In these interconnecting rooms, Adam would have used the filigree borders to outline the chimney pieces, but Kinross ran friezes all round the cornice, dado rail and down the corners. The opulence of Louis XVI was successfully married with the restrained Adam style.
Charles Mellier and Co., the fashionable firm of decorators, who had already furnished the Millers’ London home in Grosvenor Square, supplied furniture to be grouped around the walls in a formal Georgian style. Scott Morton and Co., the Edinburgh cabinet-makers, furnished the rest of the house with details
recorded in their filing books. The decoration was in primrose and white, Sir James’s racing colours.
The walls of the ballroom are hung with silk embossed with velvet and the curtains are woven in gold and silver thread. The rich materials have lasted well thanks to careful protection. These two rooms have rarely seen the light of day and until about 1960, the walls were covered and the curtains put into bags, when the rooms were not in use.
The central ceiling panel painted, signed and dated by Robert Hope in 1905, represents the sun god Apollo with Cupids: the long panels depict Venus, goddess
of love, in different scenes and the corner roundels are filled with cherubs. Above the fireplace is a portrait of Nancye Bailie, Lord Palmer’s grandmother, painted by G. Hillyard Swinstead, when she came to Manderston as a bride in 1921. The porcelain on the mantelpiece is nineteenth-century Meissen; on the opposite wall is a painting by Norman Heppel of Eleanor Bailie, the pianist and aunt of Lord Palmer. The chandeliers are of Italian crystal.
The drawing-room is reached by two sets of beautifully made double doors. Behind them is another of Manderston’s secret places, a hidden passage, which leads on to a false loggia which, in turn, leads to the gardens.
The drawing-room is the first of three rooms which have survived from the earlier Georgian house. The only structural alteration made in the drawing-room was to extend the shape of the bay by the double doors. It was completely redecorated in the sumptuous style of the house. Once again, the materials are of the highest available quality, white silk for the curtains, bordered with turquoise, and white silk brocade for the walls.
The embroidered seats on the three Louis XVI chairs in front of the fireplace were worked by Lord Palmer’s great-grandmother, Amy. His grandmother, Nancye Bailie, worked the exquisite embroidery on corded silk on the four chairs opposite the fireplace during the 1939–1945 war years.

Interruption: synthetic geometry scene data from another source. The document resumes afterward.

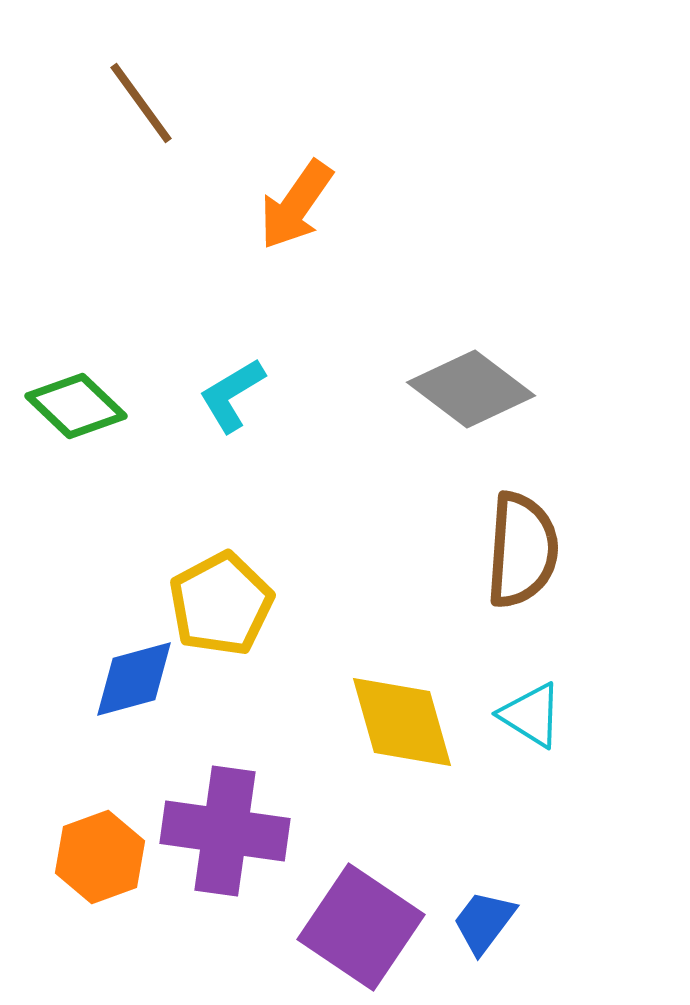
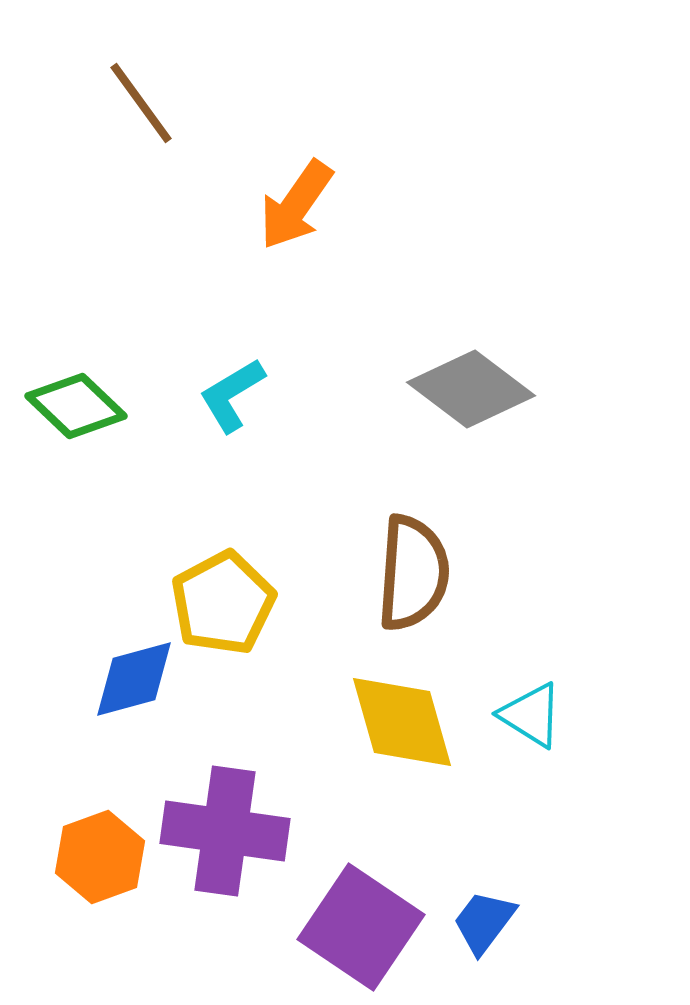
brown semicircle: moved 109 px left, 23 px down
yellow pentagon: moved 2 px right, 1 px up
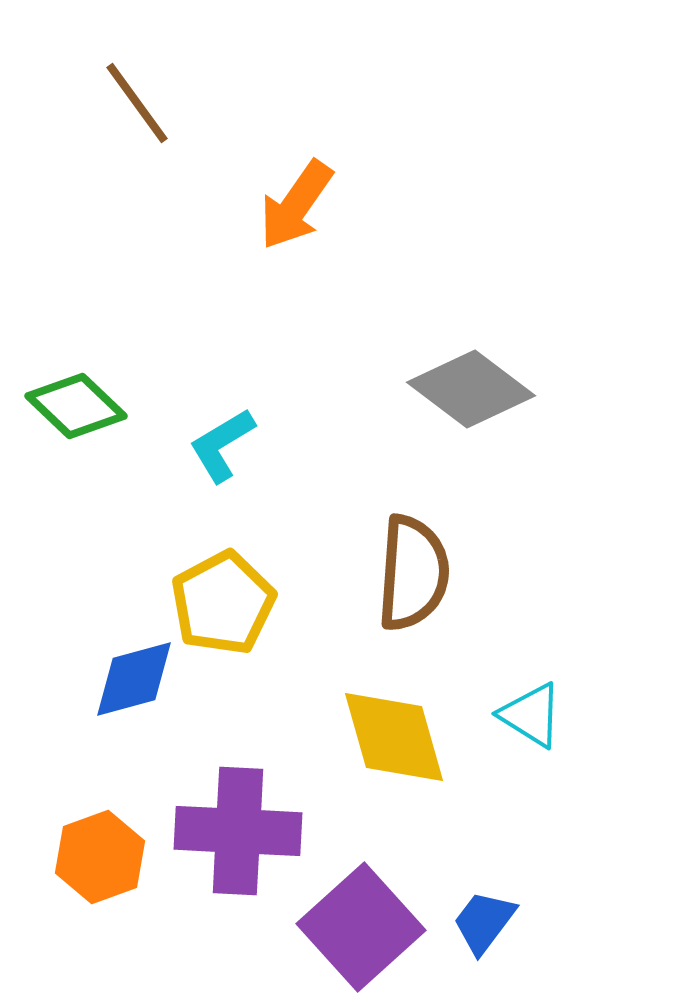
brown line: moved 4 px left
cyan L-shape: moved 10 px left, 50 px down
yellow diamond: moved 8 px left, 15 px down
purple cross: moved 13 px right; rotated 5 degrees counterclockwise
purple square: rotated 14 degrees clockwise
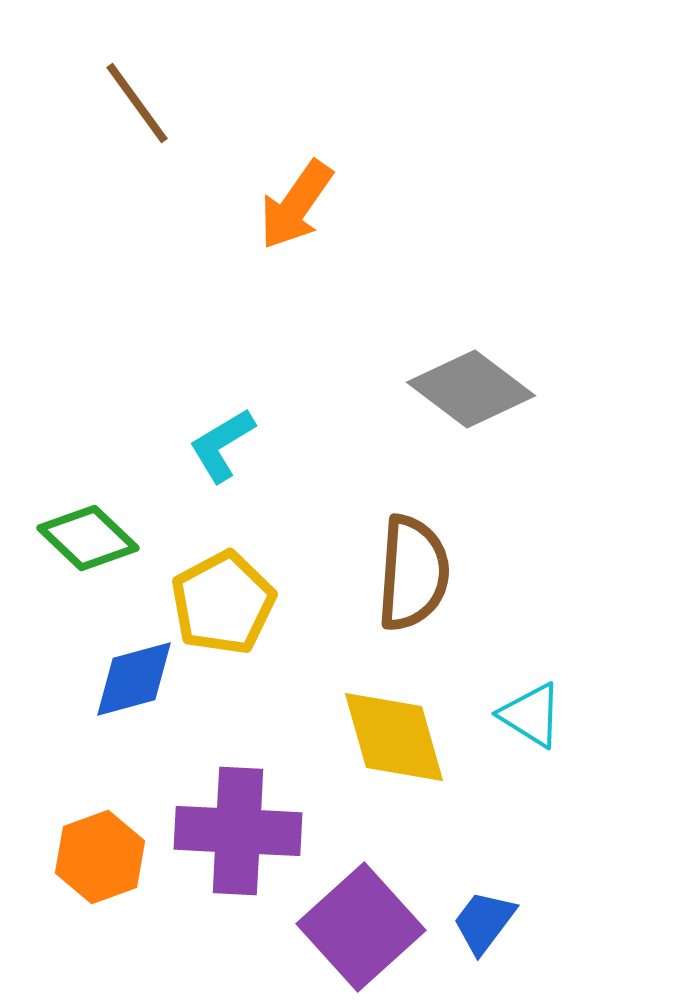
green diamond: moved 12 px right, 132 px down
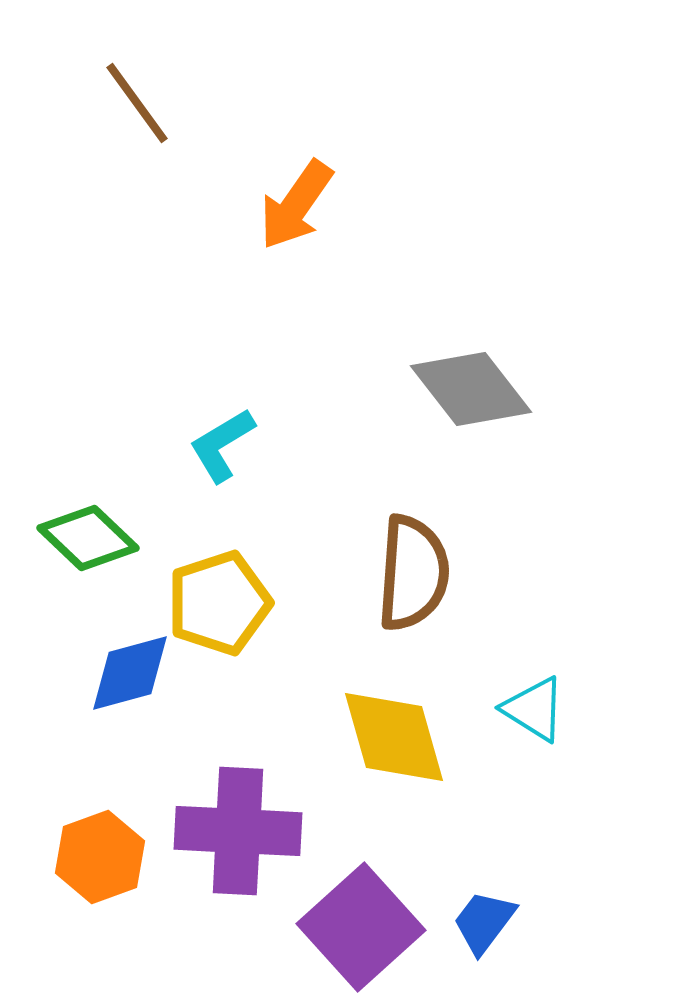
gray diamond: rotated 15 degrees clockwise
yellow pentagon: moved 4 px left; rotated 10 degrees clockwise
blue diamond: moved 4 px left, 6 px up
cyan triangle: moved 3 px right, 6 px up
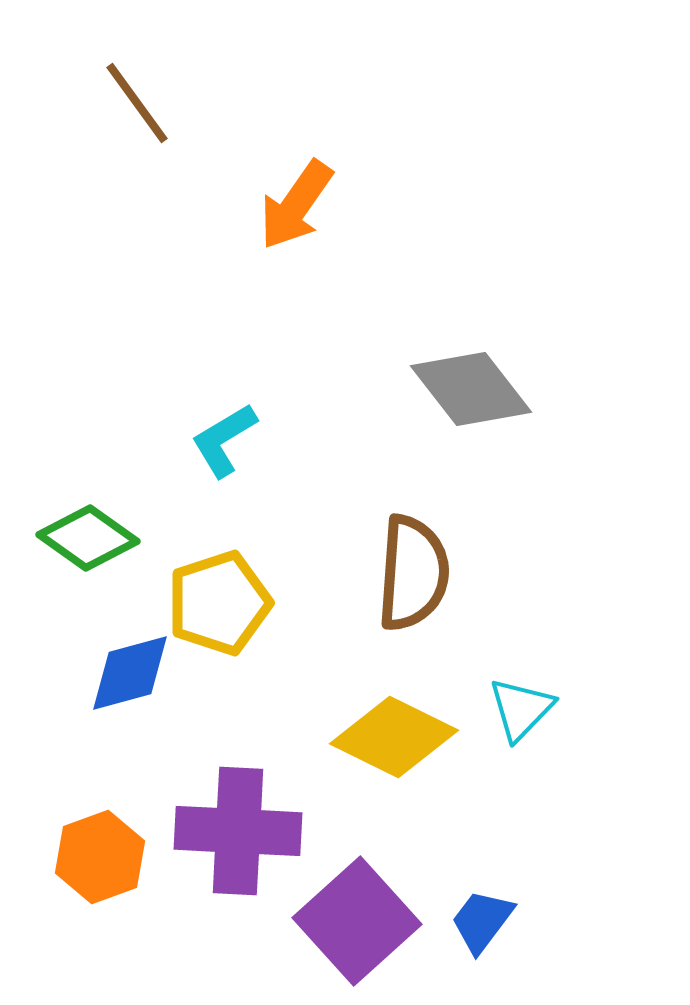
cyan L-shape: moved 2 px right, 5 px up
green diamond: rotated 8 degrees counterclockwise
cyan triangle: moved 13 px left; rotated 42 degrees clockwise
yellow diamond: rotated 48 degrees counterclockwise
blue trapezoid: moved 2 px left, 1 px up
purple square: moved 4 px left, 6 px up
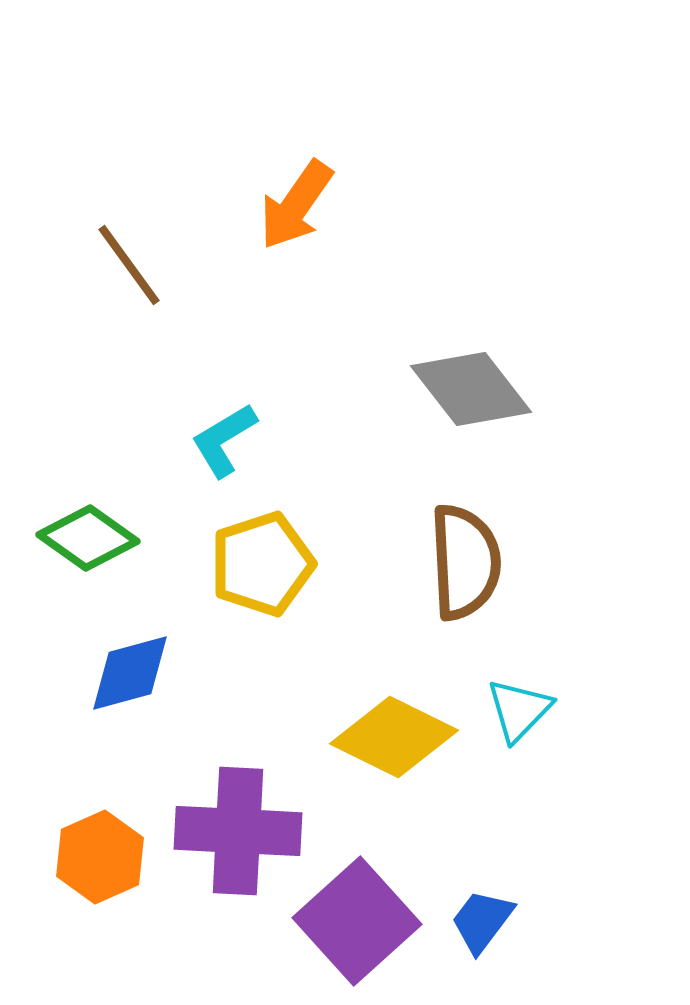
brown line: moved 8 px left, 162 px down
brown semicircle: moved 52 px right, 11 px up; rotated 7 degrees counterclockwise
yellow pentagon: moved 43 px right, 39 px up
cyan triangle: moved 2 px left, 1 px down
orange hexagon: rotated 4 degrees counterclockwise
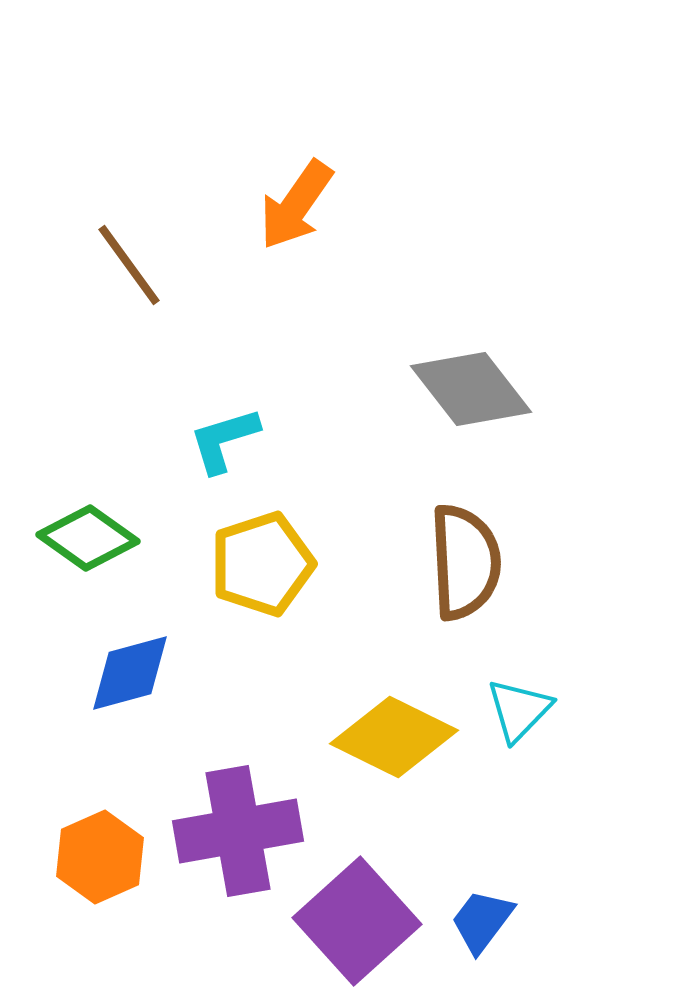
cyan L-shape: rotated 14 degrees clockwise
purple cross: rotated 13 degrees counterclockwise
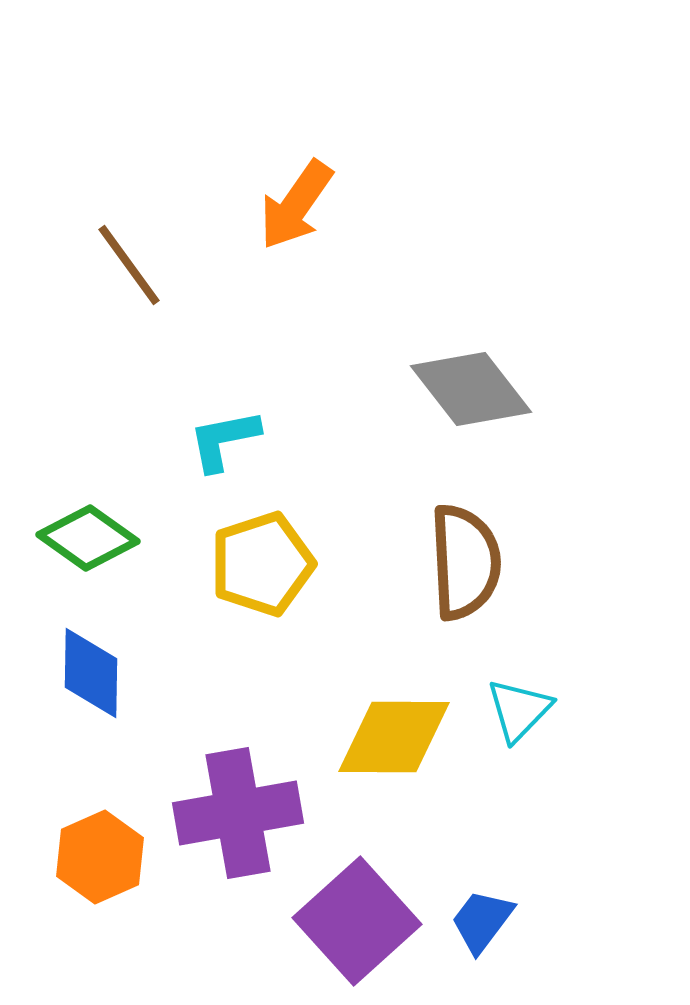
cyan L-shape: rotated 6 degrees clockwise
blue diamond: moved 39 px left; rotated 74 degrees counterclockwise
yellow diamond: rotated 26 degrees counterclockwise
purple cross: moved 18 px up
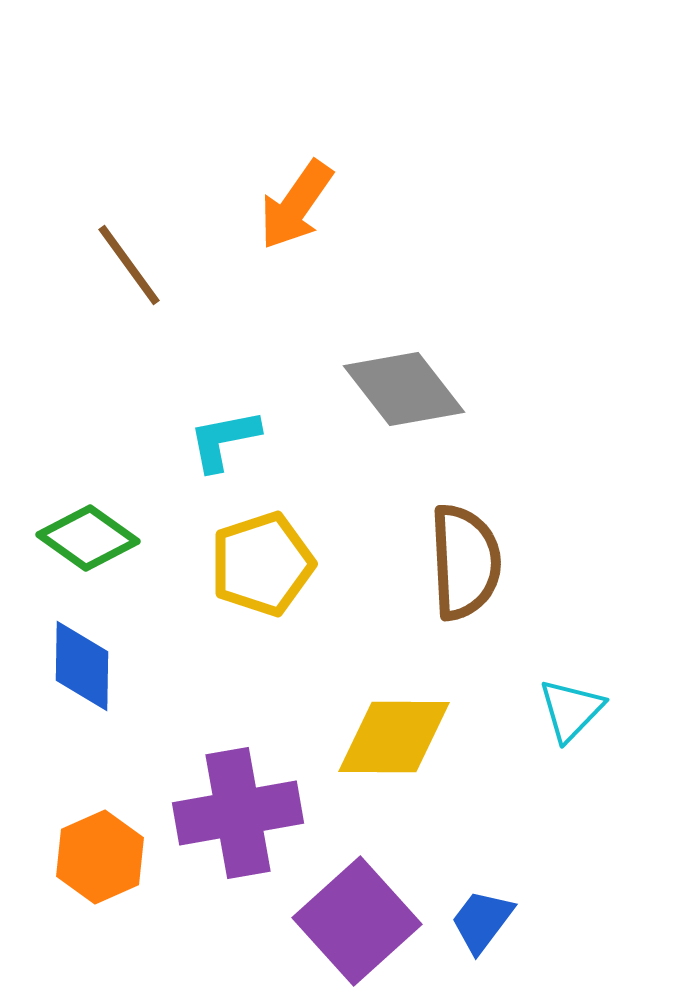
gray diamond: moved 67 px left
blue diamond: moved 9 px left, 7 px up
cyan triangle: moved 52 px right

The ceiling colours are the same as those chosen by Adam for the library ceiling at eighteenth-century Mellerstain, the nearest Adam mansion to Manderston.

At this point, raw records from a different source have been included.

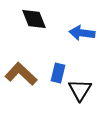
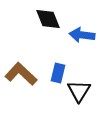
black diamond: moved 14 px right
blue arrow: moved 2 px down
black triangle: moved 1 px left, 1 px down
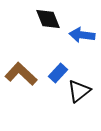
blue rectangle: rotated 30 degrees clockwise
black triangle: rotated 20 degrees clockwise
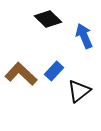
black diamond: rotated 24 degrees counterclockwise
blue arrow: moved 2 px right, 1 px down; rotated 60 degrees clockwise
blue rectangle: moved 4 px left, 2 px up
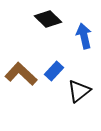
blue arrow: rotated 10 degrees clockwise
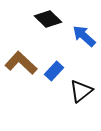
blue arrow: rotated 35 degrees counterclockwise
brown L-shape: moved 11 px up
black triangle: moved 2 px right
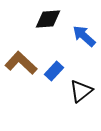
black diamond: rotated 48 degrees counterclockwise
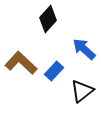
black diamond: rotated 44 degrees counterclockwise
blue arrow: moved 13 px down
black triangle: moved 1 px right
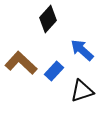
blue arrow: moved 2 px left, 1 px down
black triangle: rotated 20 degrees clockwise
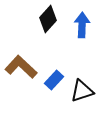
blue arrow: moved 25 px up; rotated 50 degrees clockwise
brown L-shape: moved 4 px down
blue rectangle: moved 9 px down
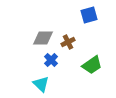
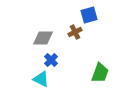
brown cross: moved 7 px right, 10 px up
green trapezoid: moved 8 px right, 8 px down; rotated 35 degrees counterclockwise
cyan triangle: moved 5 px up; rotated 18 degrees counterclockwise
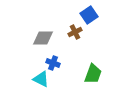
blue square: rotated 18 degrees counterclockwise
blue cross: moved 2 px right, 3 px down; rotated 24 degrees counterclockwise
green trapezoid: moved 7 px left, 1 px down
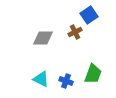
blue cross: moved 13 px right, 18 px down
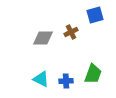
blue square: moved 6 px right; rotated 18 degrees clockwise
brown cross: moved 4 px left
blue cross: rotated 24 degrees counterclockwise
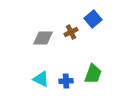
blue square: moved 2 px left, 4 px down; rotated 24 degrees counterclockwise
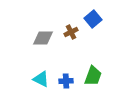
green trapezoid: moved 2 px down
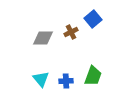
cyan triangle: rotated 24 degrees clockwise
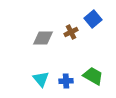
green trapezoid: rotated 80 degrees counterclockwise
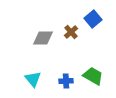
brown cross: rotated 16 degrees counterclockwise
cyan triangle: moved 8 px left
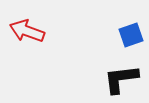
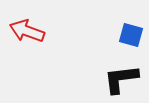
blue square: rotated 35 degrees clockwise
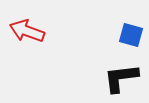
black L-shape: moved 1 px up
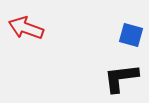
red arrow: moved 1 px left, 3 px up
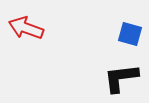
blue square: moved 1 px left, 1 px up
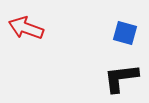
blue square: moved 5 px left, 1 px up
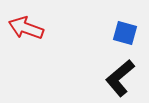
black L-shape: moved 1 px left; rotated 33 degrees counterclockwise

The former Ante-Room to the Drawing-Room was reduced to a passage when the organ was installed. The Regency style cupboard cost the large sum of £2,400 in 1905, though, unlike most furniture, it has not gained in value and is perhaps worth no more than that amount today.
The costume jewellery in the ormolu mounted kidney-shaped display cabinet belonged to Lady Miller, who loved giving fancy dress soireés – when she would
often dress as the Czarina of Russia.
This completely circular room has a superb view over the lake and woodland garden, reaching as far as the Cheviot Hills on a clear day, making this feminine room one of the most delightful. In it, something of the sense of the old house survives, and the ceiling and chimneypiece are probably original. The fact that no one is quite sure, says much for the quality of Kinross’s work. Yet another concealed door leads from the niche in the morning-room to the tea-room.

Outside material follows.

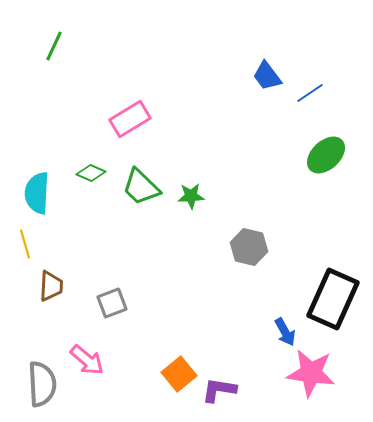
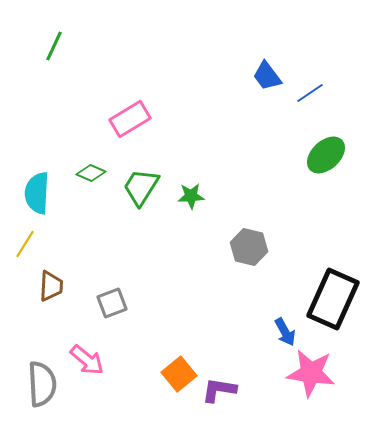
green trapezoid: rotated 78 degrees clockwise
yellow line: rotated 48 degrees clockwise
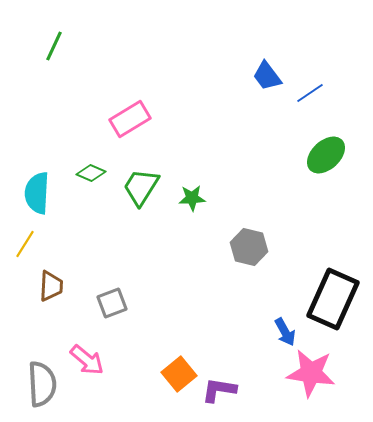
green star: moved 1 px right, 2 px down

Inspired by the eighteenth-century fashion for ‘chinoiserie’, this room is furnished with lacquered cabinets, Chinese Chippendale chairs and a long case clock and screen in the same style. Family portraits hang on the walls. A charming family group by Charles Lutyens – father of the famous architect Sir Edwin Lutyens – shows Sir James Miller and his sisters and brother gathered around a dog called ‘Lion’ whose birthday it was.
The figure of ‘Lion’ was painted by Sir Edwin Landseer. Sir James Miller is the child on the left standing by his pram. Above the cabinet containing Russian figures made by Gardner, Moscow, is a portrait of Sir James dressed in his uniform as a Captain in the 14th Hussars in which he fought the Boers in South Africa, painted by Cumming.